Problem
Set down, character for character, everything in the records below from the line holding "piezas - SEM" down to the line holding "Мобільна версія", and no other line.

Information
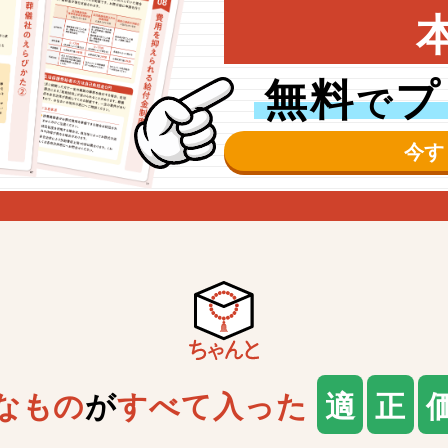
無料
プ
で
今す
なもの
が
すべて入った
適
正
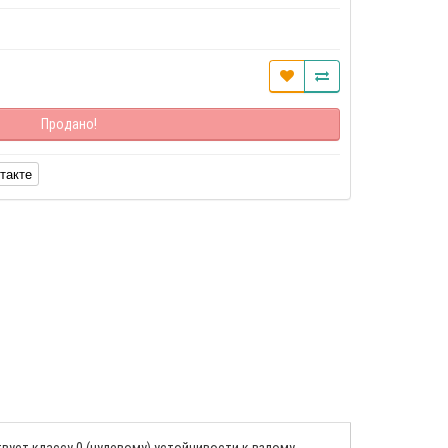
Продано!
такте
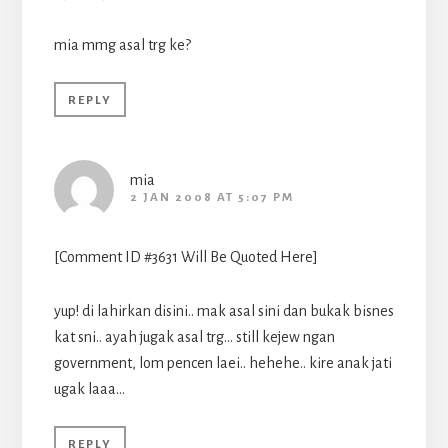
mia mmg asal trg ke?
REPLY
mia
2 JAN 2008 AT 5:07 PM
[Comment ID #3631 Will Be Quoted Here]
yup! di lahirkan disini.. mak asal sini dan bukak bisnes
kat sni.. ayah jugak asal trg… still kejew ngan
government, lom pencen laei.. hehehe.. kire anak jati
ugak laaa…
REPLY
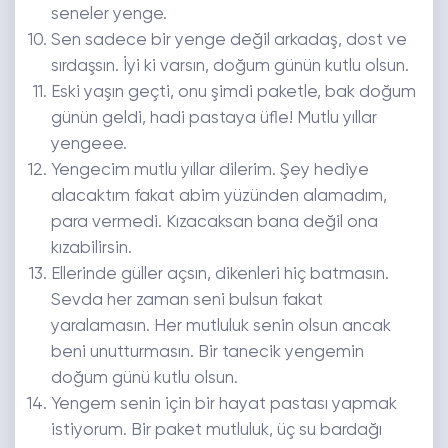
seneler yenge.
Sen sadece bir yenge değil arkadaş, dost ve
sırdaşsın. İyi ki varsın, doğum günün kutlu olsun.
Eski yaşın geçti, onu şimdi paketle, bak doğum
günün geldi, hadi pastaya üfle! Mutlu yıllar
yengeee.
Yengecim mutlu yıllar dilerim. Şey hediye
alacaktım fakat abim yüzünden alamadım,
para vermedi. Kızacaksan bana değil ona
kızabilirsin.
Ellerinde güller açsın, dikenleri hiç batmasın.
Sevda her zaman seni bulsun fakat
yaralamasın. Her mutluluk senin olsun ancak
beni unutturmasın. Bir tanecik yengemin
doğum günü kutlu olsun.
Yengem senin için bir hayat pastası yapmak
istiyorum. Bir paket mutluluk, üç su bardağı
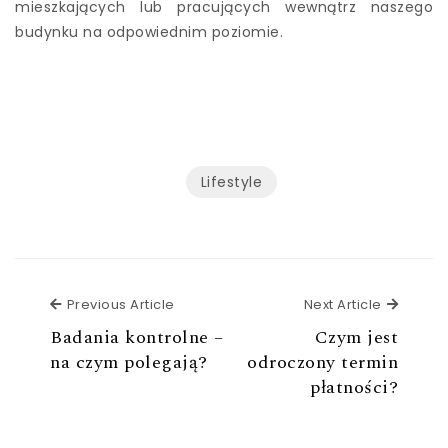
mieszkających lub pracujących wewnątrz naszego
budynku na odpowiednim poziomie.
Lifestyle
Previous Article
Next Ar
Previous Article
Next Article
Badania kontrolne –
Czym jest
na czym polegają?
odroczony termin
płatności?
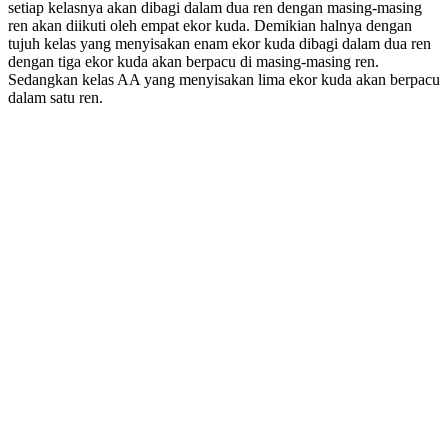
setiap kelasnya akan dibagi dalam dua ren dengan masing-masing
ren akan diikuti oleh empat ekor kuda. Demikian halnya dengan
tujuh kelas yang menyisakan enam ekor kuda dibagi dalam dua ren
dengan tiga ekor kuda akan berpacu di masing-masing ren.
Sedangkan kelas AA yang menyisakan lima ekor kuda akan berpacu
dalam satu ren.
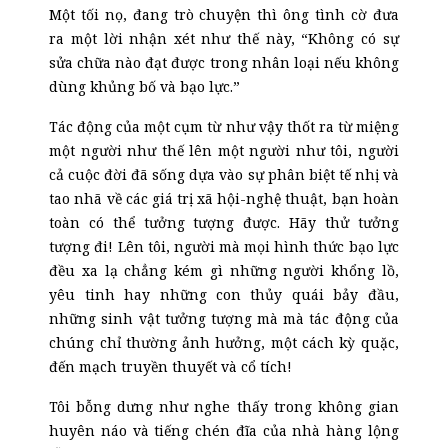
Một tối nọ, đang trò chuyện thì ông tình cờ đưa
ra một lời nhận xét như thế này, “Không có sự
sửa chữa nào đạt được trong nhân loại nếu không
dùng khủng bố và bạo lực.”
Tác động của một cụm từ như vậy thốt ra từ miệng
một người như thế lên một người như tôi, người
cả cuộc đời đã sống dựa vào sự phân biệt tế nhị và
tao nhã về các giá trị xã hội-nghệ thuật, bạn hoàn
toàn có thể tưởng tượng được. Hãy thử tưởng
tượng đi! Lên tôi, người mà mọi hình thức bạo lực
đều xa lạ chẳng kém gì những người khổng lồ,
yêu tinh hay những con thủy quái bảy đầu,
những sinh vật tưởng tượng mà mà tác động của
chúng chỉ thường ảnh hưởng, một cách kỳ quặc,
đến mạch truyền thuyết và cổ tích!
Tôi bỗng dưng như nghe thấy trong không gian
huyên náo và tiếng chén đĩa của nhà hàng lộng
==
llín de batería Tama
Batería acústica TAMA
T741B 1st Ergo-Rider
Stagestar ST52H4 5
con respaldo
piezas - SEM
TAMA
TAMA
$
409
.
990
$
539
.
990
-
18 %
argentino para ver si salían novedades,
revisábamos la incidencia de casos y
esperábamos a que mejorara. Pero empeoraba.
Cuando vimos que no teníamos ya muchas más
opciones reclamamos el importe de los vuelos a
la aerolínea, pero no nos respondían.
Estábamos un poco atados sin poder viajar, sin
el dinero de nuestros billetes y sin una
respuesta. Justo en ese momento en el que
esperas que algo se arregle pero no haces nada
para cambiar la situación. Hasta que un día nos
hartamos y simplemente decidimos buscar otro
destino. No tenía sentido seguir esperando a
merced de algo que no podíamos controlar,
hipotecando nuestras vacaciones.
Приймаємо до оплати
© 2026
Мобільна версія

Answer for the task
piezas - SEM
TAMA
TAMA
$
409
.
990
$
539
.
990
-
18 %
argentino para ver si salían novedades,
revisábamos la incidencia de casos y
esperábamos a que mejorara. Pero empeoraba.
Cuando vimos que no teníamos ya muchas más
opciones reclamamos el importe de los vuelos a
la aerolínea, pero no nos respondían.
Estábamos un poco atados sin poder viajar, sin
el dinero de nuestros billetes y sin una
respuesta. Justo en ese momento en el que
esperas que algo se arregle pero no haces nada
para cambiar la situación. Hasta que un día nos
hartamos y simplemente decidimos buscar otro
destino. No tenía sentido seguir esperando a
merced de algo que no podíamos controlar,
hipotecando nuestras vacaciones.
Приймаємо до оплати
© 2026
Мобільна версія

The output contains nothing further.